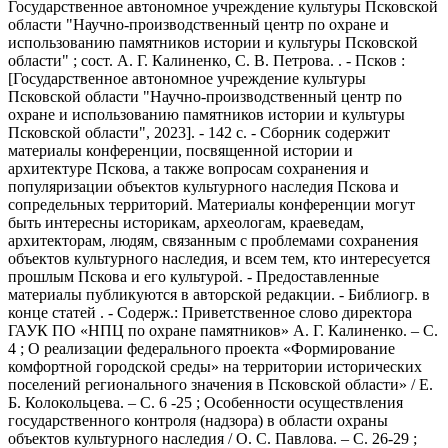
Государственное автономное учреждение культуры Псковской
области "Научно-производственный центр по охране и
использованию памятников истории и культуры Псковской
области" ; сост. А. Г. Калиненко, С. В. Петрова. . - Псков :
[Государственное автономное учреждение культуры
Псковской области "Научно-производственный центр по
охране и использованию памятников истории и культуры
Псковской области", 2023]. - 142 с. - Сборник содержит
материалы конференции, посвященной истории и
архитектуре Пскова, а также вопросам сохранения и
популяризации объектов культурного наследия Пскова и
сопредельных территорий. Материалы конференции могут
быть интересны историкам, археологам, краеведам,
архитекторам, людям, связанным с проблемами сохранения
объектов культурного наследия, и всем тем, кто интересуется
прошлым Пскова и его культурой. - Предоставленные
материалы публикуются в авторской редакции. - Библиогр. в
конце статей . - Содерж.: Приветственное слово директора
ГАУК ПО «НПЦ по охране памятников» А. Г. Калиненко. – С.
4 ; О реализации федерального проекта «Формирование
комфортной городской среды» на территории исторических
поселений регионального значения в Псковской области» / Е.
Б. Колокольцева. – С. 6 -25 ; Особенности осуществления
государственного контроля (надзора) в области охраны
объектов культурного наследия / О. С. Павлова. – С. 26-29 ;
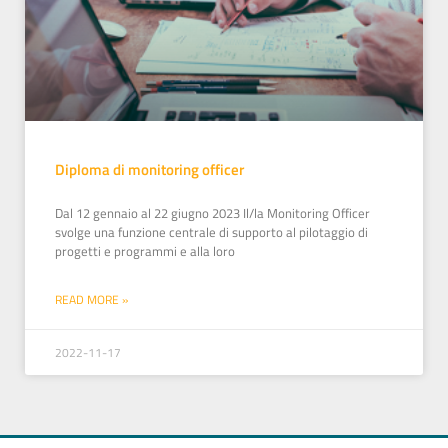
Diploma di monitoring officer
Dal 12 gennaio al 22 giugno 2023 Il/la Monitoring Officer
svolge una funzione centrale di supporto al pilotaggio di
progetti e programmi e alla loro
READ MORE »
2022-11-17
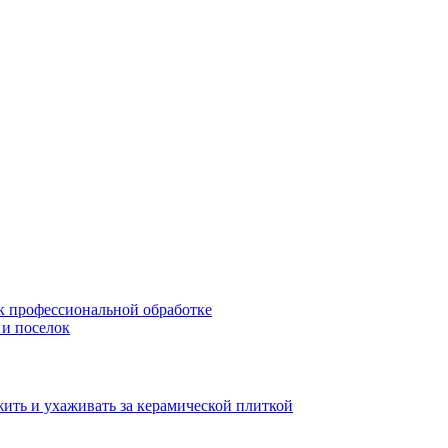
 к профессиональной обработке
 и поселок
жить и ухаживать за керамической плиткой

...

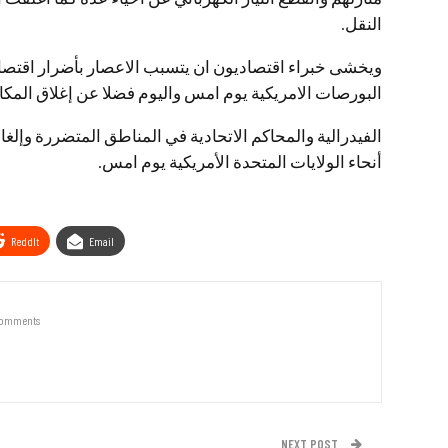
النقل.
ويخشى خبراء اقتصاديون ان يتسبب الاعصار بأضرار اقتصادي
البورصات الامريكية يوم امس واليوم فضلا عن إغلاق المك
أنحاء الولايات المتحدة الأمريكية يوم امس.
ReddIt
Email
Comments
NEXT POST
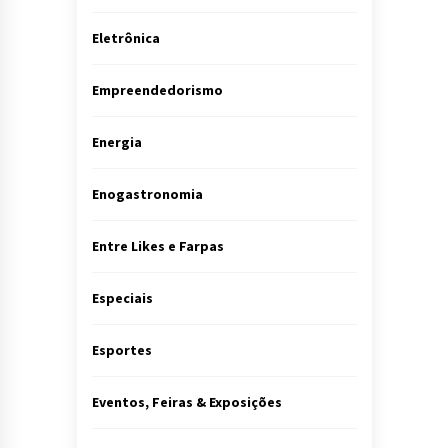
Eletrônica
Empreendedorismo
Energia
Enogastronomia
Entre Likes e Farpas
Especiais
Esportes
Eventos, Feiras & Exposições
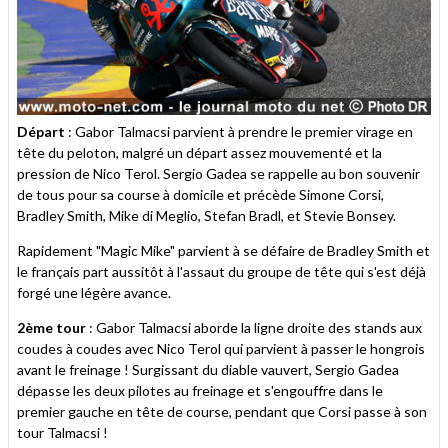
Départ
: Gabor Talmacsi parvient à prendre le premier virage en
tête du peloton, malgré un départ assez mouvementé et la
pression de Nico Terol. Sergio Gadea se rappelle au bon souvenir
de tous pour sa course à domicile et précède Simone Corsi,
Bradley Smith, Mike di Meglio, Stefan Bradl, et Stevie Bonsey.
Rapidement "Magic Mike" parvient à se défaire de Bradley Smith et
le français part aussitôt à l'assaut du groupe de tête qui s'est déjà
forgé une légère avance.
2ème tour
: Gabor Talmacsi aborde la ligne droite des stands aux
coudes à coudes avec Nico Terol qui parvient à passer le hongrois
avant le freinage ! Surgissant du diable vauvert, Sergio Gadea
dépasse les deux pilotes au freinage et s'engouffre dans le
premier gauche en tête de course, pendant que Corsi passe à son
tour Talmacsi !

...

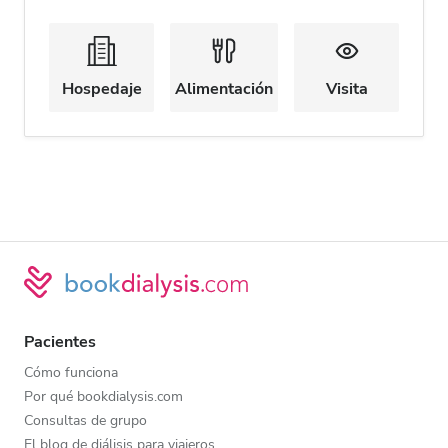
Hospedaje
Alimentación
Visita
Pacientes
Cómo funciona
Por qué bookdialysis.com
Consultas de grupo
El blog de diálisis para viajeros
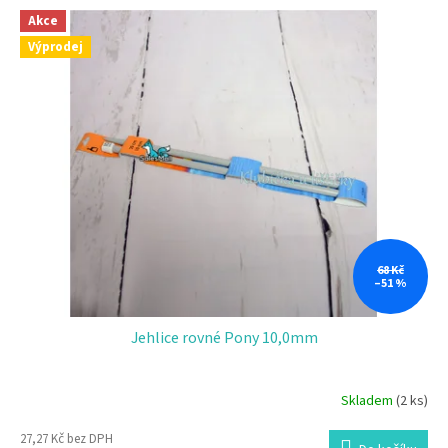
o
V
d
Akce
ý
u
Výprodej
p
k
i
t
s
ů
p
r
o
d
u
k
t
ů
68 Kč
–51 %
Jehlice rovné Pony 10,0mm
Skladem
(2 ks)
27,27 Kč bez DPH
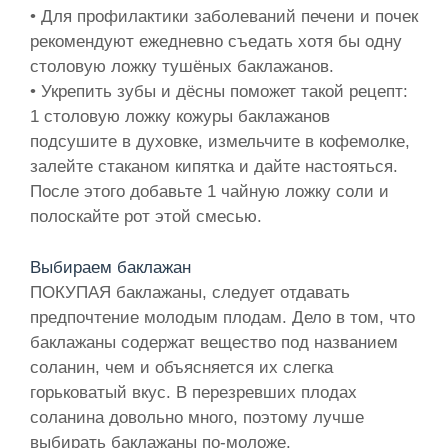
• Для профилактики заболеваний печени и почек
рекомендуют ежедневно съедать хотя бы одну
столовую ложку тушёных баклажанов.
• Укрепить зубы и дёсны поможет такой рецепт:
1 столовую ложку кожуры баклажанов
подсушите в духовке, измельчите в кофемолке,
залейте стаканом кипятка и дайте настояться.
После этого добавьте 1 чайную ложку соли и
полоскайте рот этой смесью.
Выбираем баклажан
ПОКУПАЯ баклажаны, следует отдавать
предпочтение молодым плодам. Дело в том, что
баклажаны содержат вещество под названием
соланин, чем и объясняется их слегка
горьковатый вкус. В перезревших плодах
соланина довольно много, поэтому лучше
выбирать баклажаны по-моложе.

* _WORK INSTRUCTIONS_
Return each line among the entries that holds the word "Bradley".

* _WRITTEN RESPONSE_
Bradley Smith, Mike di Meglio, Stefan Bradl, et Stevie Bonsey.
Rapidement "Magic Mike" parvient à se défaire de Bradley Smith et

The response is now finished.